12

I am building a query that performs some filtering on rating data.

Suppose I have a simple table called ratings like the following, storing data from an online rating tool:

+----------------+----------------+--------+
| page_title     | timestamp      | rating |
+----------------+----------------+--------+
| Abc            | 20110417092134 | 1      |
| Abc            | 20110418110831 | 2      |
| Def            | 20110417092205 | 3      |
+----------------+----------------+--------+

I need to extract pages with a high frequency of low values in the latest 10 ratings, and limit this query to pages that produced a volume of at least 20 ratings in the preceding week. This is the ridiculously long query I came up with:

SELECT a1.page_title, COUNT(*) AS rvol, AVG(a1.rating) AS theavg, 
(
     SELECT COUNT(*) FROM
     (
         SELECT * FROM ratings a2 WHERE a2.page_title = a1.page_title 
         AND DATE(timestamp) <= '2011-04-24' ORDER BY timestamp DESC LIMIT 10
     ) 
     AS latest WHERE rating >=1 AND rating <=2 ORDER BY timestamp DESC
)
AS lowest FROM ratings a1
WHERE DATE(a1.timestamp) <= "2011-04-24" AND DATE(a1.timestamp) >= "2011-04-17" 
GROUP BY a1.page_title HAVING COUNT(*) > 20

the top level query looks for pages with more than 20 ratings in the week terminating on 2011-04-24, the subquery is supposed to retrieve the number of ratings with values between [1,2] from the latest 10 ratings of each article from the top level query.

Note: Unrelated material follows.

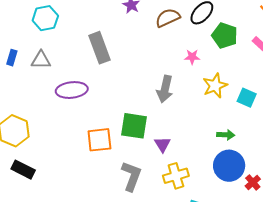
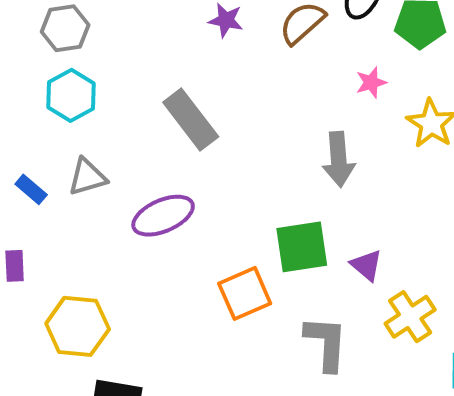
blue rectangle: (12, 58) -> (31, 189), turned -49

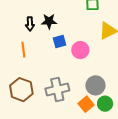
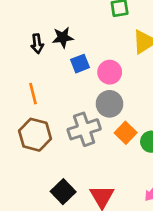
orange line: (23, 50) -> (33, 94), moved
gray circle: (95, 85) -> (110, 104), moved
orange square: (86, 104) -> (126, 133), moved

MySQL complains that a1.page_title in the WHERE clause of the subsubquery is an unknown column, I suspect this is because a1 is not defined as an alias in the second-level query, but only in the top-level query, but I am clueless how to fix this.

(edited)

I am adding as an explanation of my suspect above regarding cross-level referencing another query which works absolutely fine, note that here a1 is not defined in the subquery but it is in the immediate parent:

SELECT a1.page_title, COUNT(*) AS rvol, AVG(a1.rating) AS theavg, 
(
    SELECT COUNT(*) FROM ratings a2 WHERE DATE(timestamp) <= '2011-04-24'
    AND DATE(timestamp) >= '2011-04-17' AND rating >=1 
    AND rating <=2 AND a2.page_title = a1.page_title
) AS lowest FROM ratings a1 
WHERE DATE(a1.timestamp) <= '2011-04-17' AND DATE(a1.aa_timestamp) >= '2011-04-11' 
GROUP BY a1.page_title HAVING COUNT(*) > 20
radrat
  • 335
  • 1
  • 4
  • 11

3 Answers3

5

I think you might consider joining two in line views it might make things eaiser.

SELECT * 
FROM   (SELECT COUNT(*), 
               a2.page_title 
        FROM   ratings a2 
        WHERE  DATE(timestamp) <= '2011-04-24' 
               AND DATE(timestamp) >= '2011-04-17' 
               AND rating >= 1 
               AND rating <= 2 

        GROUP  BY a2.page_title) current 
       JOIN 
        (SELECT a1.page_title, 
                    COUNT(*)       AS rvol, 
                    AVG(a1.rating) AS theavg 
             FROM   ratings a1 
             WHERE  DATE(a1.timestamp) <= '2011-04-17' 
                    AND DATE(a1.a_timestamp) >= '2011-04-11' 
             GROUP  BY a1.page_title 
             HAVING COUNT(*) > 20) morethan20 
         ON current .page_title = morethan20.page_title 
Conrad Frix
  • 51,984
  • 12
  • 96
  • 155
  • Hi Conrad, this one doesn't work as a1 in the first subquery is not defined in the parent query (SQL fails with error: Unknown column 'a1.page_title' in 'where clause') – radrat Apr 25 '11 at 23:57
  • @radrat yep you're right sorry about that. I've updated the answer. Basically the join happens out side the context of the subqueries – Conrad Frix Apr 26 '11 at 05:55
  • thanks for the update – with a few changes your solution pointed me in the right direction. – radrat Apr 27 '11 at 16:58
1

If all you have is this one simple table, I have no idea where you are pulling all of these other table names from, such as: a1, a2, ratings. I feel like either your SQL is quite a bit off, or your leaving out information.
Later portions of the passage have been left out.